En este contexto, la profesora María Isabel Gutiérrez, directora del Instituto Cisalva, amplió este análisis, donde destacó la necesidad de construir políticas públicas sostenibles, respaldadas por la evidencia científica y con continuidad entre las diferentes administraciones. “Definitivamente hay muchos esfuerzos y empeños por disminuir esta cifra de homicidios, pero no es una tarea fácil ni rápida. Se necesitan programas que se sostengan y políticas públicas que den continuidad a las decisiones que se toman en cada administración”, afirmó la investigadora.

Desde el Instituto Cisalva, una de las líneas de trabajo prioritarias actualmente es la prevención de la violencia intrafamiliar y doméstica, al considerar que este tipo de violencia constituye un importante factor de riesgo para futuras conductas agresivas. “Las investigaciones muestran que las personas expuestas a violencia intrafamiliar, castigo físico o agresiones dentro del hogar tienen una mayor probabilidad de reproducir conductas violentas en su vida adulta”, explicó María Isabel Gutiérrez.
La directora recordó que el Instituto ha desarrollado históricamente proyectos de intervención con jóvenes en condición de vulnerabilidad, entre ellos el programa Tips Jóvenes Sin Fronteras, ejecutado junto con la Alcaldía de Cali y la Policía Metropolitana durante el periodo 2016-2019. Según la investigadora, este proyecto logró transformaciones significativas en jóvenes vinculados a pandillas en varias comunas de la ciudad. “Lo que deben tener los programas es sostenibilidad. No se trata de ensayar cada vez, sino de consolidar estrategias que ya han demostrado, con evidencia científica, que pueden generar cambios reales en la población vulnerable”, señaló.

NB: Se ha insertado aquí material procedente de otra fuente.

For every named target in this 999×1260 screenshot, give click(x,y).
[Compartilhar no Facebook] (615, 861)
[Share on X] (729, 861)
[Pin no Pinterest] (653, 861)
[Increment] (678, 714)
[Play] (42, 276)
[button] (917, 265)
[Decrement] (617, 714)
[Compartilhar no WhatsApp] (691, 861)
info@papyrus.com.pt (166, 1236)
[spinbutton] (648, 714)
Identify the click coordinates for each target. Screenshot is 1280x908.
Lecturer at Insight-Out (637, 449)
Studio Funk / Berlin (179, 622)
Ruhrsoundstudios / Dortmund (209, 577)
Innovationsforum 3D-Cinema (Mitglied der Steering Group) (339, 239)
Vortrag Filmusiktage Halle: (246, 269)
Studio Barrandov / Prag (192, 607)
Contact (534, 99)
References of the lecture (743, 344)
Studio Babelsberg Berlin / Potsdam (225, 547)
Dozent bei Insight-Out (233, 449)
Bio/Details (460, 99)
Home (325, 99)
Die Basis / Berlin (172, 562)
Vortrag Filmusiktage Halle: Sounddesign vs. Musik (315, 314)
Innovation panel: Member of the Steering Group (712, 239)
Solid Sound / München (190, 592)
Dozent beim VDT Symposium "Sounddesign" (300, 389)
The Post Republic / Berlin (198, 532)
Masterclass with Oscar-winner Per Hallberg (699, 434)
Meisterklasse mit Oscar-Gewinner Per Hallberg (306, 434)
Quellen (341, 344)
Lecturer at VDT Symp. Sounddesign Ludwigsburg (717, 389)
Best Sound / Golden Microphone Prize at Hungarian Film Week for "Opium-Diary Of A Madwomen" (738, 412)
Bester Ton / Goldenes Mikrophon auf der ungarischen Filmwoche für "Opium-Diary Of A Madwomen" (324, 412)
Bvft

Para Cisalva, la violencia debe entenderse como un fenómeno multicausal que involucra factores sociales, económicos, familiares y culturales. Por ello, la institución insiste en la necesidad de combinar acciones de seguridad con oportunidades de educación, empleo y acompañamiento social para los jóvenes.
Finalmente, la profesora Gutiérrez hizo un llamado tanto a las instituciones como a la ciudadanía a asumir un papel activo en la prevención de la violencia. “Todos somos partícipes de la prevención. Desde respetar las normas hasta fortalecer la tolerancia y brindar oportunidades a los jóvenes vulnerables. Cuando a un joven se le da una oportunidad real, puede transformarse y contribuir al bienestar de toda la ciudad”, concluyó.

Con este tipo de investigaciones y proyectos, el Instituto Cisalva de la Facultad de Salud de la Universidad del Valle continúa aportando conocimiento científico y propuestas de intervención orientadas a la construcción de una ciudad más segura, equitativa y comprometida con la promoción de la convivencia social.